Task prompt >> All of the data below should be copied exactly as it stands.

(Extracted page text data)
>>>

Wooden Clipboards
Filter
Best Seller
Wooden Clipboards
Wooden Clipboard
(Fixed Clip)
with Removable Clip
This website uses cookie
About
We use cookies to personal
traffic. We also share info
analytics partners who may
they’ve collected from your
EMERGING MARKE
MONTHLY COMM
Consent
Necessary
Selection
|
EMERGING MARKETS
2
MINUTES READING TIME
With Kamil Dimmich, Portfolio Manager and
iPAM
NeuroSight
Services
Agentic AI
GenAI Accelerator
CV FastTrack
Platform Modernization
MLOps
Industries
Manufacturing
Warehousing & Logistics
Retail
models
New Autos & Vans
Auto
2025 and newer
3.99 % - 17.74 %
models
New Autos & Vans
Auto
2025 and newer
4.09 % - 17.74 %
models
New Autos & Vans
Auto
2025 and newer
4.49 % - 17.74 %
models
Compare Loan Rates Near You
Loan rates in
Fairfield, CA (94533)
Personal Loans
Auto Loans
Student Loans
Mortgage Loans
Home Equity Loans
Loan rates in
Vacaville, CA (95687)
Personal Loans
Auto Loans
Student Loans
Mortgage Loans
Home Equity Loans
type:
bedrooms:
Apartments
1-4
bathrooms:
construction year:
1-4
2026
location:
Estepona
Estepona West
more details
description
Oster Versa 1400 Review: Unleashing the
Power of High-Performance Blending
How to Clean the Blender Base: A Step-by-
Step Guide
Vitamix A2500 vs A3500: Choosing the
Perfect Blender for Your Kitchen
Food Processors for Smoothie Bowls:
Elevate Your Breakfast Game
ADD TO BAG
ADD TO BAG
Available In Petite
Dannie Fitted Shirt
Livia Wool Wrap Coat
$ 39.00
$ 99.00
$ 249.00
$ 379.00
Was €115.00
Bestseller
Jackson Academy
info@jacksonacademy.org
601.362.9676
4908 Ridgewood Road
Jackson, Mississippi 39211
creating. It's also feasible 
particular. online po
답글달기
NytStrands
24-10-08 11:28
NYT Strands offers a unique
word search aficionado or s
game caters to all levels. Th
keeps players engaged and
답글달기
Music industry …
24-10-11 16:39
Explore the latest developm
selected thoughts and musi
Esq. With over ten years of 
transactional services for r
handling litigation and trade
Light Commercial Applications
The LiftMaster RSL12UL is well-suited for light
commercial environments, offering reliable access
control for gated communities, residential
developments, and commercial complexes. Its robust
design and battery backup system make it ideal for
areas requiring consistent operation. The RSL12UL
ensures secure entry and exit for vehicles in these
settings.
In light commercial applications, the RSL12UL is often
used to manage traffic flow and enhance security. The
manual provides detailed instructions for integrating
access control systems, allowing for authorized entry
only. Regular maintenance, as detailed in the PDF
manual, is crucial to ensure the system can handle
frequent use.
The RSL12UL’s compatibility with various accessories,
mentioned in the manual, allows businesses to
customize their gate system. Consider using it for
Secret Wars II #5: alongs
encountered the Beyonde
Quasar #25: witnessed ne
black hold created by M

<<<

Answer space >>
Wooden Clipboards
Filter
Best Seller
Wooden Clipboards
Wooden Clipboard
(Fixed Clip)
with Removable Clip
This website uses cookie
About
We use cookies to personal
traffic. We also share info
analytics partners who may
they’ve collected from your
EMERGING MARKE
MONTHLY COMM
Consent
Necessary
Selection
|
EMERGING MARKETS
2
MINUTES READING TIME
With Kamil Dimmich, Portfolio Manager and
iPAM
NeuroSight
Services
Agentic AI
GenAI Accelerator
CV FastTrack
Platform Modernization
MLOps
Industries
Manufacturing
Warehousing & Logistics
Retail
models
New Autos & Vans
Auto
2025 and newer
3.99 % - 17.74 %
models
New Autos & Vans
Auto
2025 and newer
4.09 % - 17.74 %
models
New Autos & Vans
Auto
2025 and newer
4.49 % - 17.74 %
models
Compare Loan Rates Near You
Loan rates in
Fairfield, CA (94533)
Personal Loans
Auto Loans
Student Loans
Mortgage Loans
Home Equity Loans
Loan rates in
Vacaville, CA (95687)
Personal Loans
Auto Loans
Student Loans
Mortgage Loans
Home Equity Loans
type:
bedrooms:
Apartments
1-4
bathrooms:
construction year:
1-4
2026
location:
Estepona
Estepona West
more details
description
Oster Versa 1400 Review: Unleashing the
Power of High-Performance Blending
How to Clean the Blender Base: A Step-by-
Step Guide
Vitamix A2500 vs A3500: Choosing the
Perfect Blender for Your Kitchen
Food Processors for Smoothie Bowls:
Elevate Your Breakfast Game
ADD TO BAG
ADD TO BAG
Available In Petite
Dannie Fitted Shirt
Livia Wool Wrap Coat
$ 39.00
$ 99.00
$ 249.00
$ 379.00
Was €115.00
Bestseller
Jackson Academy
info@jacksonacademy.org
601.362.9676
4908 Ridgewood Road
Jackson, Mississippi 39211
creating. It's also feasible 
particular. online po
답글달기
NytStrands
24-10-08 11:28
NYT Strands offers a unique
word search aficionado or s
game caters to all levels. Th
keeps players engaged and
답글달기
Music industry …
24-10-11 16:39
Explore the latest developm
selected thoughts and musi
Esq. With over ten years of 
transactional services for r
handling litigation and trade
Light Commercial Applications
The LiftMaster RSL12UL is well-suited for light
commercial environments, offering reliable access
control for gated communities, residential
developments, and commercial complexes. Its robust
design and battery backup system make it ideal for
areas requiring consistent operation. The RSL12UL
ensures secure entry and exit for vehicles in these
settings.
In light commercial applications, the RSL12UL is often
used to manage traffic flow and enhance security. The
manual provides detailed instructions for integrating
access control systems, allowing for authorized entry
only. Regular maintenance, as detailed in the PDF
manual, is crucial to ensure the system can handle
frequent use.
The RSL12UL’s compatibility with various accessories,
mentioned in the manual, allows businesses to
customize their gate system. Consider using it for
Secret Wars II #5: alongs
encountered the Beyonde
Quasar #25: witnessed ne
black hold created by M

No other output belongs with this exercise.